Abstract
Aims
With increasing access to integrated administrative data, and advances in predictive analytics, it is both theoretically possible and practically feasible to use predictive risk models (PRMs) to automatically risk stratify entire birth-cohorts as to their risk of experiencing multiple adversities in childhood (Vaithianathan et al., 2013, 2018; Rouland & Vaithianathan, 2018). Such automated screening tools allow agencies to identify families at highest risk and offer them preventive services in a timely fashion. However, little is known about what protective factors might exist amongst families who are identified as high risk by PRMs. Identifying protective factors is an important step in designing preventive services for families identified by PRM tools as well as helping social workers take a strengths-based approach to these families.
Methods
We used multiple waves of the Growing Up in New Zealand (GUiNZ) study which follows a cohort of children and their families (n = 5562). Children were coded to reflect the number of adversities they experienced by 54 months based on standard measures of Adverse Childhood Experiences (ACEs) (Felitti et al., 1998). A PRM was trained to predict two or more ACEs experienced by 54 months using only administrative data available at birth and routinely held by the government, and the most at-risk children (comprising the top 20% of risk) were retained for our analysis.
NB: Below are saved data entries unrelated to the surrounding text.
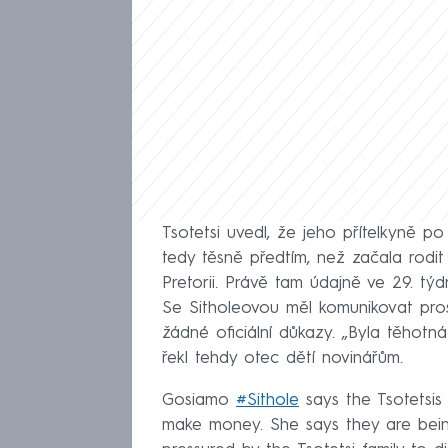
Tsotetsi uvedl, že jeho přítelkyně po
tedy těsně předtím, než začala rodi
Pretorii. Právě tam údajně ve 29. týd
Se Sitholeovou měl komunikovat prost
žádné oficiální důkazy. „Byla těhotn
řekl tehdy otec dětí novinářům.
Gosiamo
#Sithole
says the Tsotetsis
make money. She says they are being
This study examines potential protective factors associated with having no observed ACEs despite being predicted to be at high risk of ACEs. We coded these factors from multiple waves of mother and partner surveys, with 749 factors identified as candidate protective factors. These 749 factors were coded into conceptual domains using previous literature: mother-partner, family finances, parent health and wellbeing, community or neighborhood, or parent-child. Forward, backward and multivariable regressions were utilized to identify factors with the strongest associations with having no observed ACEs despite being in the high risk GUiNZ group of children.
Results
Of the whole cohort, 790 children were identified as being at greatest risk. Of these, 164 experienced no observed ACEs. The 749 protective factors that were tested fell into the following domains: mother-partner relationship (9%), family finances (23%), parent health and wellness (14%), community or neighborhood (36%), and parent-child relationship (9%). Those that were significantly associated with high risk children with no observed ACEs were from the following domains: mother-partner relationship (40%), family finances (22%), parent health and wellness (15%), community or neighborhood (13%), and parent-child relationship (13%).
Conclusions
Our findings suggest that important protective factors exist in the domain mother-partner relationship. While many of these factors might not be mutable, these results are suggestive of a useful domain for program designers and policy-makers to consider when serving high risk families. They might also be useful factors on which to focus when approaching families for recruitment into services.